It’s that time of year again when we all resolve to improve our diet, lose weight, save money, get organized, and manage our time better. At least, these are some of the most common New Year’s resolutions. If you have set one or more of these goals, meal planning can help you succeed. If you have not meal planned before or found that the method you used just did not work for you, here are my top tips for success.
- Check your schedule. How many meals do you want to plan for? How much time do you have for meal preparation? Is the available time in the morning or evening? If you will have limited time plan for simple, quick meals such as found in dietitian Heather’s Near Instant Cooking blog. If available time is in the morning, consider planning slow cooker meals or doing some preparation in the morning.
- Start small. If you are new to meal planning, don’t feel that you need to plan for a full seven days. Just plan for two or three days to start, or just plan for dinner.
- Scope out your fridge, pantry, and freezer for items that might need to be used up soon. This can save you money by helping to reduce food waste, plus I often find I have everything I need for a quick weeknight meal.
- Check the ad for foods that you can build a meal around. Look for seasonal produce as it can be less expensive than canned or frozen and may taste better.
- Involve other household members in your meal planning. If you have children, have them choose a meal each week with stipulations (e.g., must include a vegetable); if they are old enough, have them create a shopping list for their meal.
- Build some flexibility into your plan so that you can skip a night if something interesting comes up. I usually do this by planning at least one meal per week of pantry and/or freezer staples or a meal that I made and froze.
- Plan a meal to use up ingredients that you will have left over from other meals in the week. Egg dishes, soups and salads are great meals to use up ingredients.

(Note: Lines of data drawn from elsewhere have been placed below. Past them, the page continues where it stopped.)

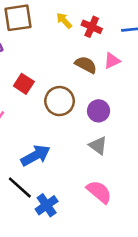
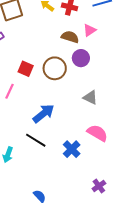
red square: (24, 84) -> (26, 69), moved
purple circle: (98, 111) -> (81, 58), moved
blue cross: (47, 205) -> (72, 149), moved

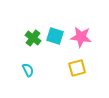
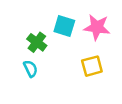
green cross: (33, 38) -> (37, 42), moved

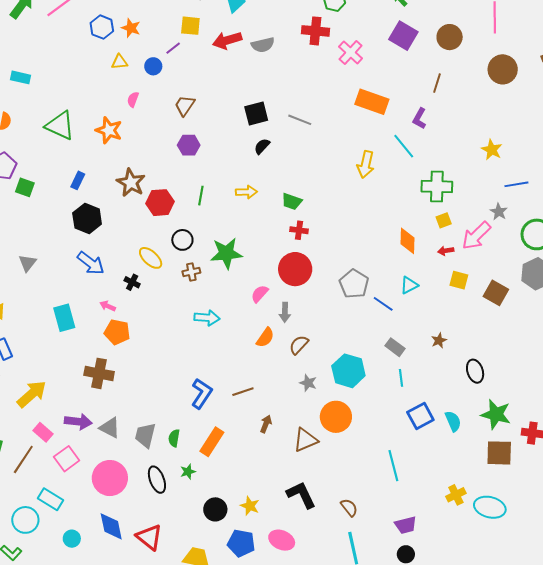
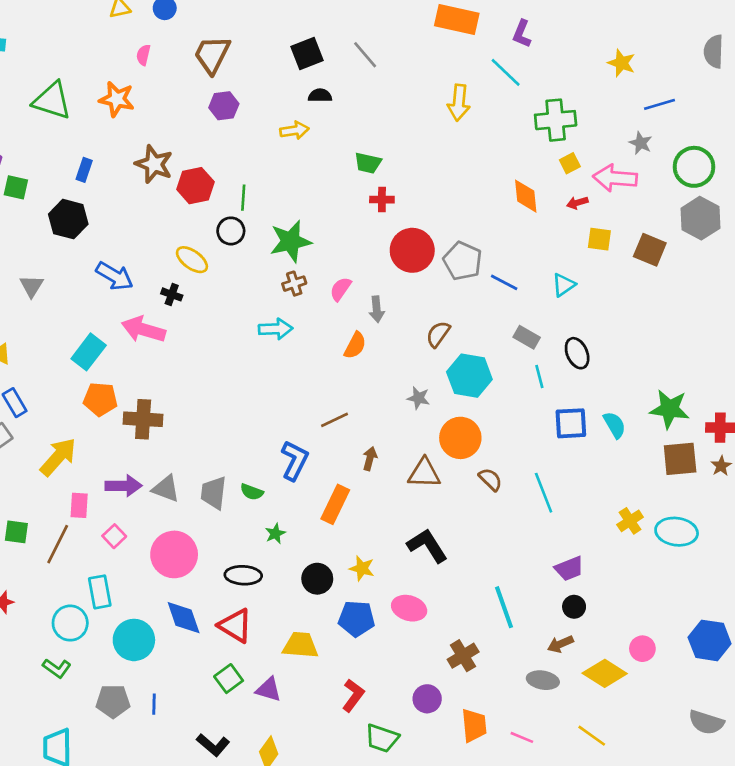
brown trapezoid: (185, 106) -> (212, 55), size x1.4
gray line: (300, 120) -> (365, 55), turned 35
black semicircle: (262, 146) -> (320, 95), turned 54
yellow arrow: (246, 192) -> (294, 130), moved
green line: (201, 196) -> (243, 198), moved
black hexagon: (87, 219) -> (68, 219), moved
pink arrow: (476, 236) -> (615, 178), turned 56
red circle: (295, 269) -> (412, 250), moved
brown cross: (191, 272) -> (294, 284), moved
cyan triangle: (409, 285) -> (564, 285), moved
pink arrow: (108, 306) -> (144, 329), size x2.0
cyan rectangle: (64, 318) -> (89, 352), turned 60
orange pentagon: (117, 332) -> (100, 399), moved
brown star: (439, 340) -> (721, 466), moved
brown semicircle: (299, 345) -> (438, 334), moved
black ellipse: (475, 371) -> (577, 353), moved
blue L-shape: (202, 394) -> (295, 460), moved
blue square: (420, 416) -> (571, 423), turned 32
pink rectangle: (43, 432) -> (79, 505), turned 60
green semicircle: (174, 438) -> (252, 492), turned -72
brown triangle: (306, 440) -> (424, 473), turned 32
orange rectangle: (212, 442) -> (335, 504), moved
pink square: (67, 459) -> (114, 536), size x0.7
black ellipse: (157, 480) -> (243, 575), moved, turned -60
cyan rectangle: (51, 499) -> (100, 592), turned 55
brown semicircle: (349, 508) -> (490, 479), moved
cyan circle: (72, 539) -> (134, 640), size x1.8

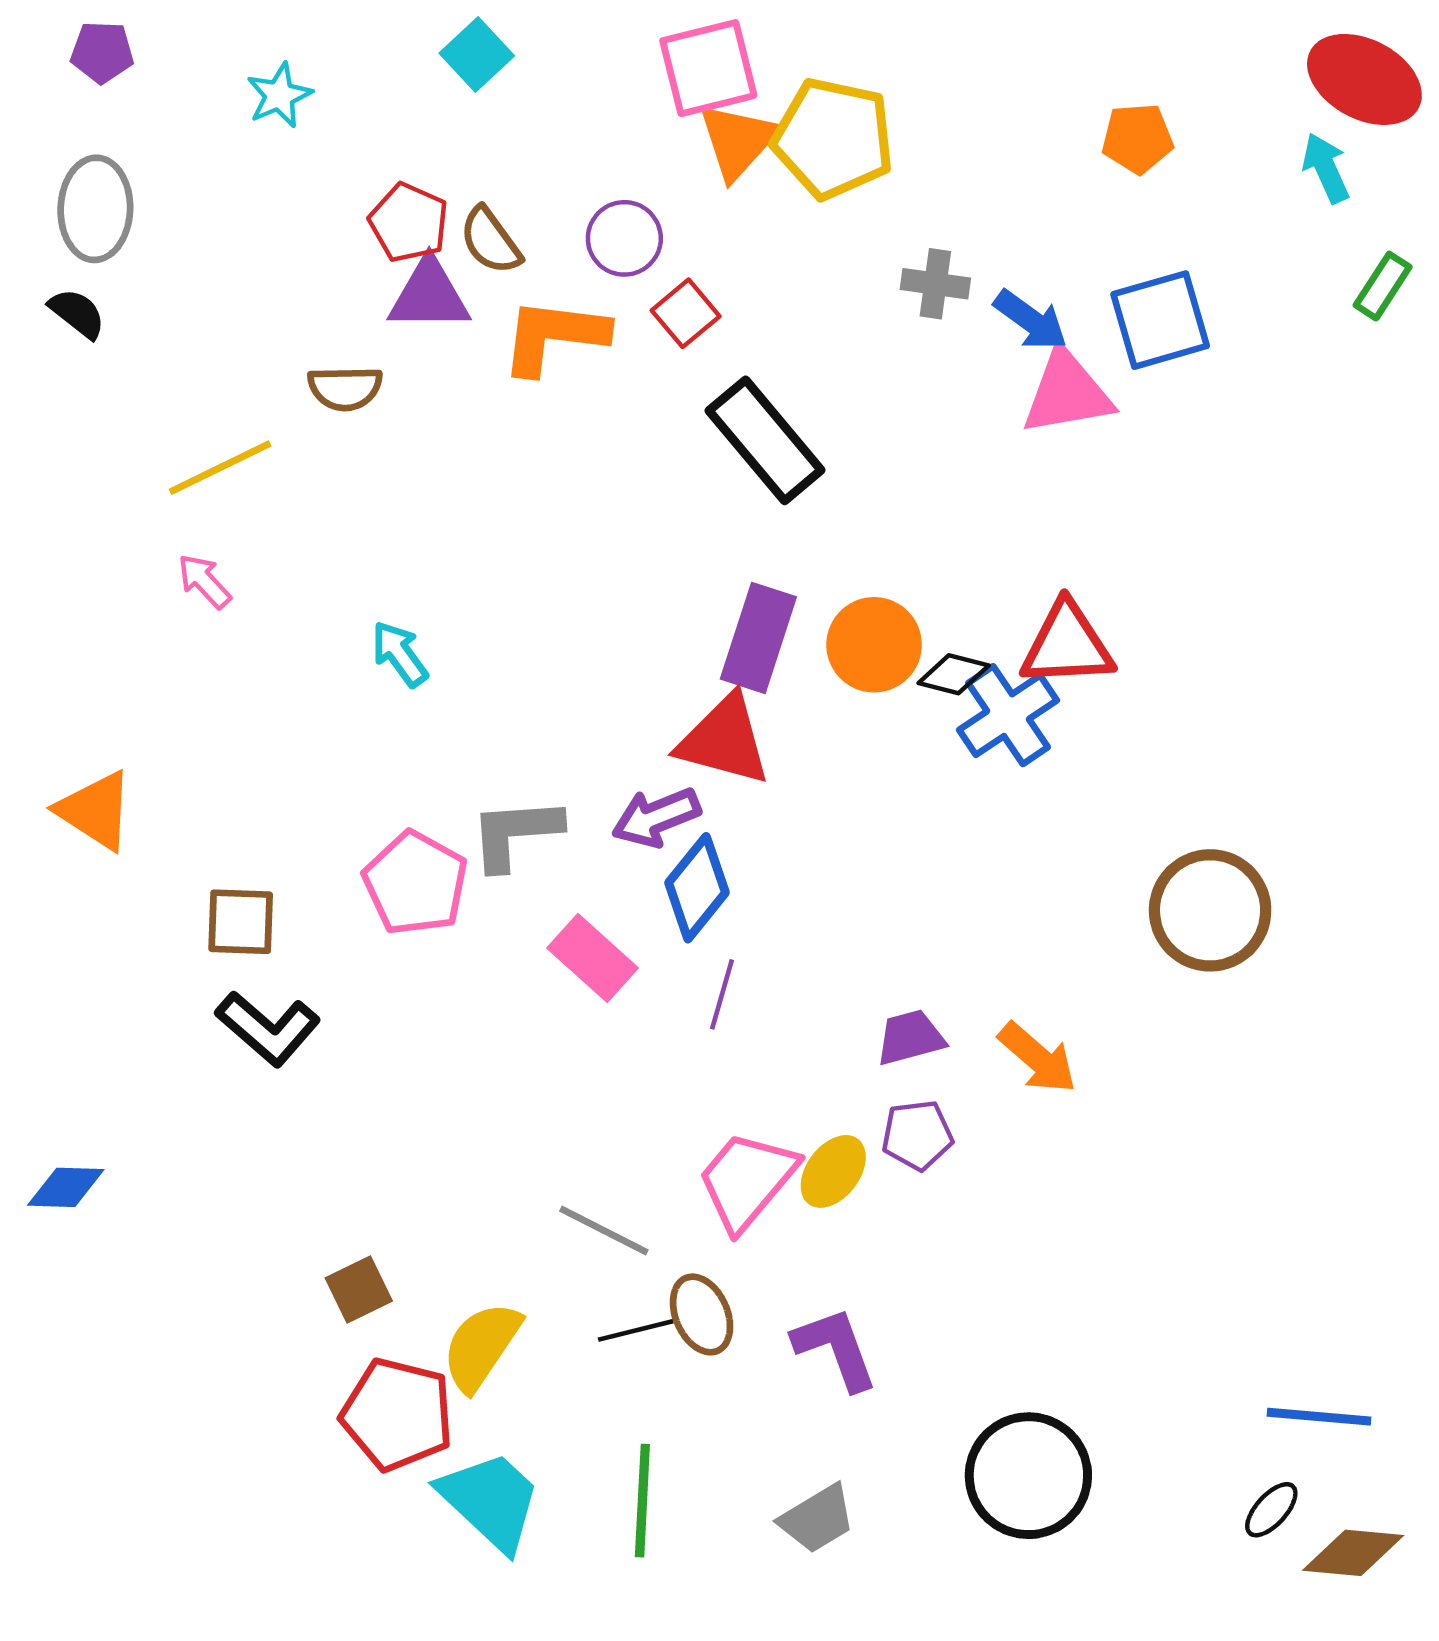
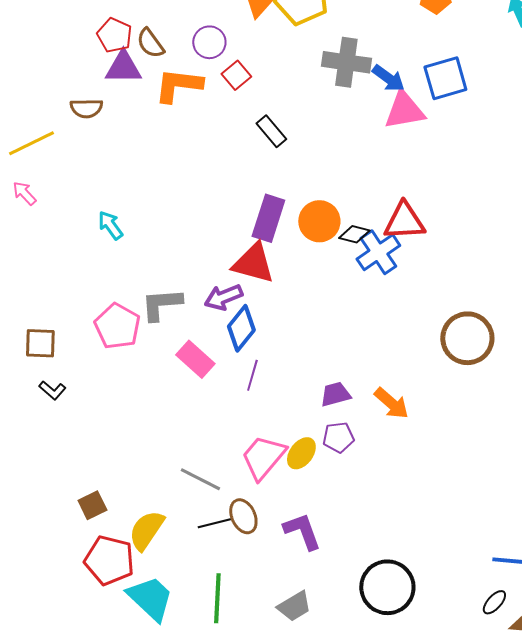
gray cross: (935, 284) -> (346, 62), size x1.6
black rectangle: (765, 440) -> (271, 131), size x0.6
black L-shape: (268, 1028) -> (52, 390), size x0.6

- If you have a meal that freezes well, plan to prepare a double batch and freeze half for another week. Your future self will thank you. Wondering if you can freeze something? Check out Dietitian Genevieve’s You Can Freeze That? blog.
- Take some time to evaluate your plan. Are your meals balanced? Is there a protein, a vegetable and/or fruit, and a whole grain or starchy vegetable? If not, what can you add to create balanced meals?
- When making your shopping list, take the time to check that you have everything you need as this will save you an extra trip to the store when you realize that you are out of a pantry staple.